# [EXERCISE DIRECTIONS]
Further down are entries; set down exactly and only the lines from the one with "podmioty z salon24.pl uzyskujemy dostęp i" up to and including the one with "Hexenfiltern für Fotos", dropping each picture.

(Transcribed page contents)

----------------------------------------

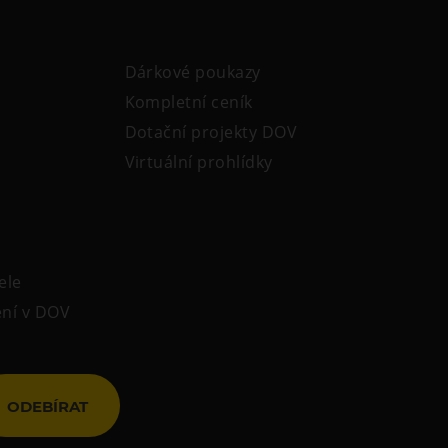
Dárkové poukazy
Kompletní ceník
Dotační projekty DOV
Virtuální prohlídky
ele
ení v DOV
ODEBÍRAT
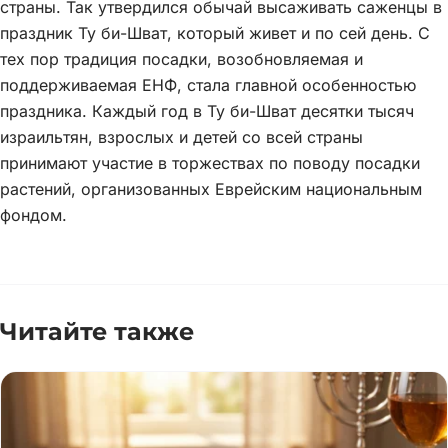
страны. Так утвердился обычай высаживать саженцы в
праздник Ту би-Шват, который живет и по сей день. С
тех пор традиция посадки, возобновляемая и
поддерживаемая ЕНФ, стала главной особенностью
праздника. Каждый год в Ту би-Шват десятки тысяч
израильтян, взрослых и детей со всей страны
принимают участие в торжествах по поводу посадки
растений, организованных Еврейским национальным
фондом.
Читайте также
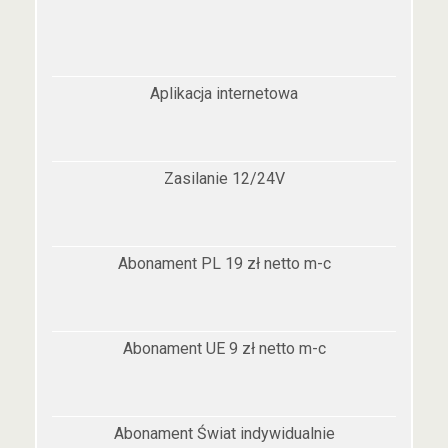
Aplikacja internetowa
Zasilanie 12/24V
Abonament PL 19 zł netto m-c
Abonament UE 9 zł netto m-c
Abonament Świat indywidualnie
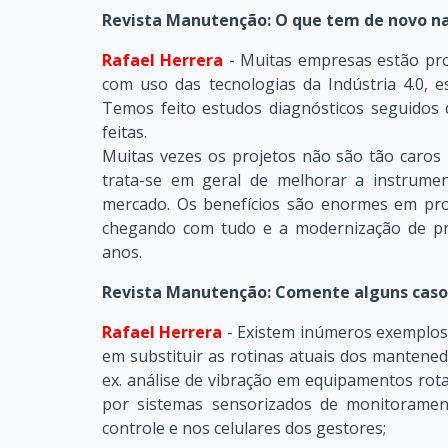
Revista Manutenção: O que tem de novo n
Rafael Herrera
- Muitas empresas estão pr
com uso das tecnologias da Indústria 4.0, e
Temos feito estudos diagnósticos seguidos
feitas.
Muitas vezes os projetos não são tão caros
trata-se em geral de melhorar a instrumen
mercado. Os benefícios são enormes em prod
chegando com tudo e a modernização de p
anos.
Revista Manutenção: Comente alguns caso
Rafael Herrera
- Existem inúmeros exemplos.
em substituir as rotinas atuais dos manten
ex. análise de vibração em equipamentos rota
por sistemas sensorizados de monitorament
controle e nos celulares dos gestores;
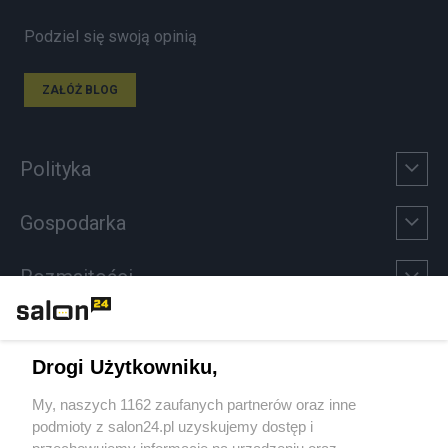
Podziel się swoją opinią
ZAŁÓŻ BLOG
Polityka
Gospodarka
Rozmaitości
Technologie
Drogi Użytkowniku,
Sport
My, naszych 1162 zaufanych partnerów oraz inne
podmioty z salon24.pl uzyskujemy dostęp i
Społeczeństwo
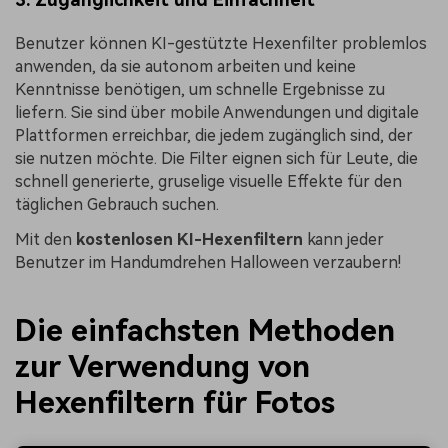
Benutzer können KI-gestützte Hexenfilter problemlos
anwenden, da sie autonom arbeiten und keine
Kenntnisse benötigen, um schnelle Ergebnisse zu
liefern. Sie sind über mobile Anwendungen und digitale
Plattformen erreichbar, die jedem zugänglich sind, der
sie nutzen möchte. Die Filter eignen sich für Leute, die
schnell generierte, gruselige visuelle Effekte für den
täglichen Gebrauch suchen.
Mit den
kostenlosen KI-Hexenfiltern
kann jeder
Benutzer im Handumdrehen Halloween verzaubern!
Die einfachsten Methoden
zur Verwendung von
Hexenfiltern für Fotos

----------------------------------------

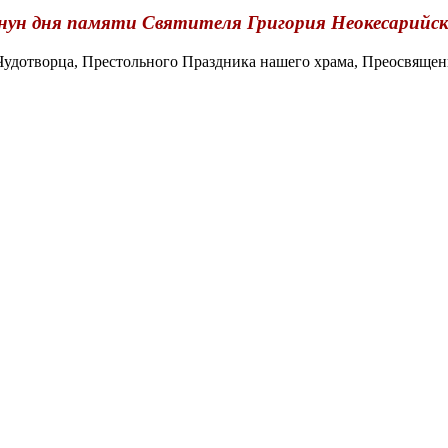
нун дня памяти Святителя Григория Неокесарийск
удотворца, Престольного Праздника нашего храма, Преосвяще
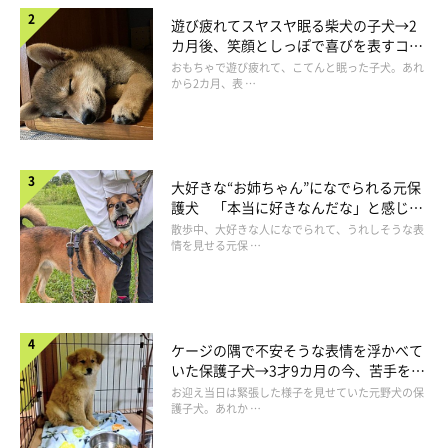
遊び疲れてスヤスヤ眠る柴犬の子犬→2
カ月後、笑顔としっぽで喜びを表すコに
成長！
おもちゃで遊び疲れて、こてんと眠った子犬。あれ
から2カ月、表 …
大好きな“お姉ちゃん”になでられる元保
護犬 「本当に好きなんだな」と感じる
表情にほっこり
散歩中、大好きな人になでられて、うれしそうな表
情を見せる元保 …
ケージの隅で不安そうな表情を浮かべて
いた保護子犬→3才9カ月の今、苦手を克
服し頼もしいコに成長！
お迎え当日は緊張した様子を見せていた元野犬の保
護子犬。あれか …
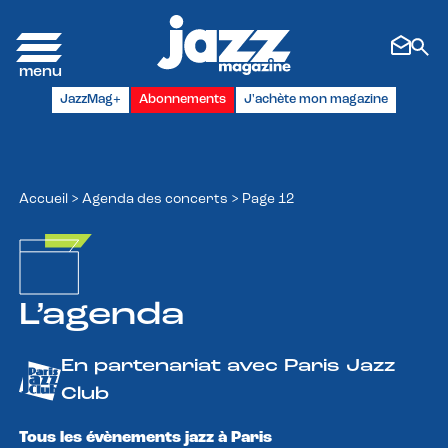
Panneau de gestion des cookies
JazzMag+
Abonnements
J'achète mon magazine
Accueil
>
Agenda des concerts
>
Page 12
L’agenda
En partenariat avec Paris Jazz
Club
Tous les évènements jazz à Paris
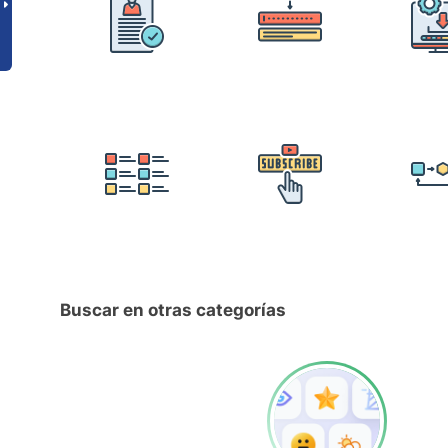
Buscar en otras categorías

----------------------------------------

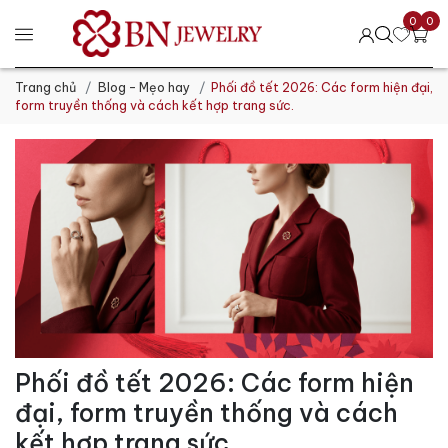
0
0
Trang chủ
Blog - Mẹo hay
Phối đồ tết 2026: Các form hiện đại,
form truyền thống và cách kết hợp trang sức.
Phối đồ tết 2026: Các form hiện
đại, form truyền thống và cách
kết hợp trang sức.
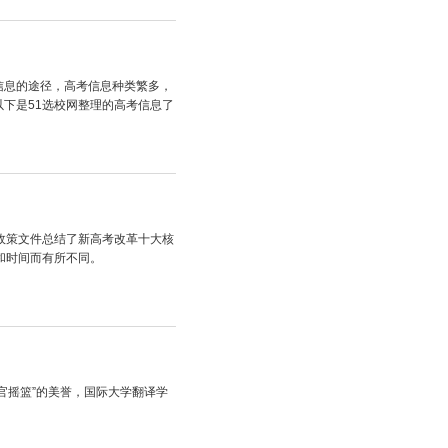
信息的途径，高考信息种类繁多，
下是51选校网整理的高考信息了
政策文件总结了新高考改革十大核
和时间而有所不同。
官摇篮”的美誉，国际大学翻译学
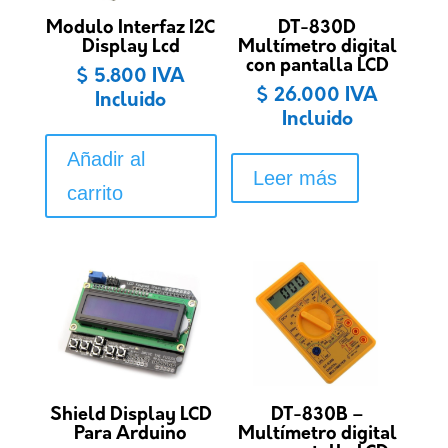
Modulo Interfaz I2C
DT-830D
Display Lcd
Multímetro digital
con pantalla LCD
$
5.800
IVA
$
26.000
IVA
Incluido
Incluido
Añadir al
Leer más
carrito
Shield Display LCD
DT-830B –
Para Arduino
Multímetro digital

----------------------------------------

# [OUTPUT OF THE EXERCISE]
podmioty z salon24.pl uzyskujemy dostęp i
Społeczeństwo
Benutzer können KI-gestützte Hexenfilter problemlos
anwenden, da sie autonom arbeiten und keine
Kenntnisse benötigen, um schnelle Ergebnisse zu
liefern. Sie sind über mobile Anwendungen und digitale
Plattformen erreichbar, die jedem zugänglich sind, der
sie nutzen möchte. Die Filter eignen sich für Leute, die
schnell generierte, gruselige visuelle Effekte für den
täglichen Gebrauch suchen.
Mit den
kostenlosen KI-Hexenfiltern
kann jeder
Benutzer im Handumdrehen Halloween verzaubern!
Die einfachsten Methoden
zur Verwendung von
Hexenfiltern für Fotos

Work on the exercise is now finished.